Shortly after the Civil War began, Dorothea Dix was appointed by the Secretary of State to serve as Superintendent of Women Nurses for the Union Army to select and assign women to military or general hospitals. They were not to be employed in the hospitals without Dix’s “sanction and approval except in cases of urgent need.” Later that year Congress authorized the Surgeon General to employ female nurses at a salary of $12 a month plus one daily ration. By war's end 6,000 women had served as nurses for the Union Army, either recruited directly, or provided through the U.S. Sanitary Commission or other voluntary agencies such as the Christian Commission. More than 640 Roman Catholic nuns from 20 different communities including the Sisters of Charity nursed the Union and Confederate soldiers, while the Sisters of the Holy Cross served as nurses aboard the Navy’s first hospital ship, “Red Rover.”

Two early women doctors, Elizabeth and Emily Blackwell, started the Women’s Central Relief Committee to train nurses for the battlefield, networking through the U.S. Sanitary Commission.

Dr. Mary Edwards, one of three women surgeons known to have been appointed as a surgeon to the Union Army, was captured and held as a prisoner of war. Her work in caring for fellow prisoners and her heroism on the battlefield made her the only woman ever awarded a Congressional Medal of Honor. Unfortunately this honor was revoked in 1917 when a commission decided that a Medal of Honor could only be awarded for combat. However, the medal was restored posthumously in 1976.

Clara Barton nursed the wounded on the battlefield and created a system of mule teams to carry food and medical supplies to the front, and continued her work after the War tracing missing soldiers and marking the graves of 13,000 Union troops who died in the Confederate prison at Andersonville. One week before he was assassinated, President Lincoln made Clara Barton’s job official and she became the first woman to temporarily head a department of the U.S. government. After resuming her work on the battlefield during the Franco Prussian War (1870) she returned home and was determined that our country must join the International Red Cross. President Arthur signed the treaty making the United States a member on March 1, 1882, and Clara Barton was named president and treasurer of the American Red Cross.

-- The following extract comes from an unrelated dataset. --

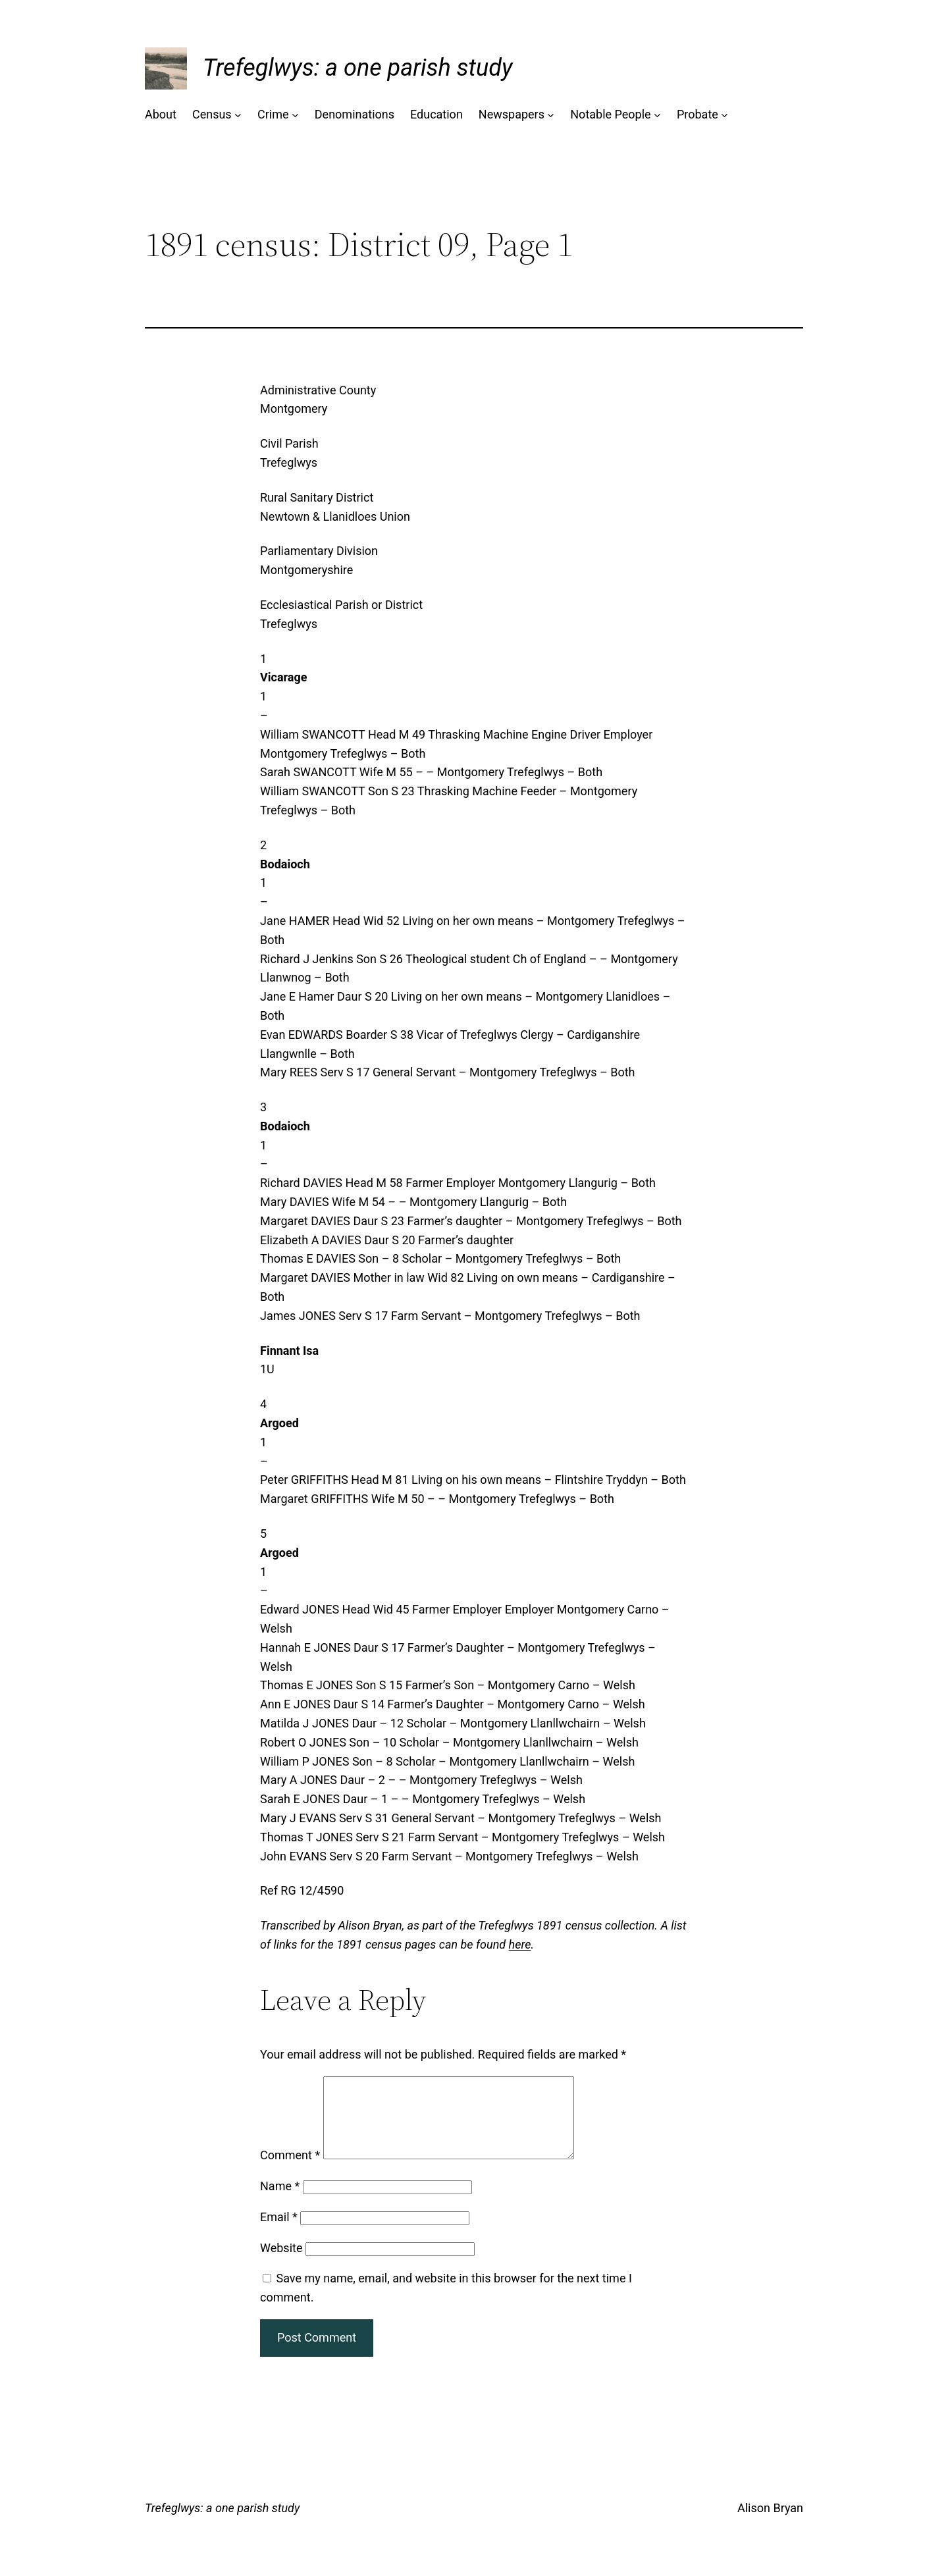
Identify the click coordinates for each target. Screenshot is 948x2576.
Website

In the South women were also forming a relief society, The Women's Relief Society of the Confederate States, which did much of the same work as its counterpart in the North, but could not match it in size and resources.

It can only be estimated how many women fought on both sides of Civil War. Mary Livemore, active with the U.S. Sanitary Commission, held that at least 400 women disguised themselves as men and fought as Union soldiers, and at least 60 were killed or wounded. But this is merely an estimate and has been challenged by later research. It is likely that hundreds of women soldiers were casualties.

Harriet Tubman, well-known conductor for the Underground Railroad, led may of her people to freedom and served as a soldier and guide for the Union Army, taking part in a number of raids including leading a mission up the Tennessee River to gather intelligence about the strength of the Confederate forces.

In the post-war period from 1866 until the Spanish American War, work continued and the Women's Relief Corps was organized to help disabled veterans, war widows, and orphans. In the North its functions were auxiliary to the Grand Army of the Republic, the largest Union Veterans association. There was also a unit run by African-American women for black Army veterans. The South also had formal coalitions of its own to deal with similar problems.

By the late 1880s and into the 1890s, the Women’s Relief Corps worked on cemetery maintenance, commissioning war memorials, preserving records and memorabilia, and establishing old-age homes for veterans. In the end women’s wartime experiences and participation led them to support and lobby for May 30 to be recognized as Memorial Day, and they also lent their support to organizing suitable annual memorial tributes.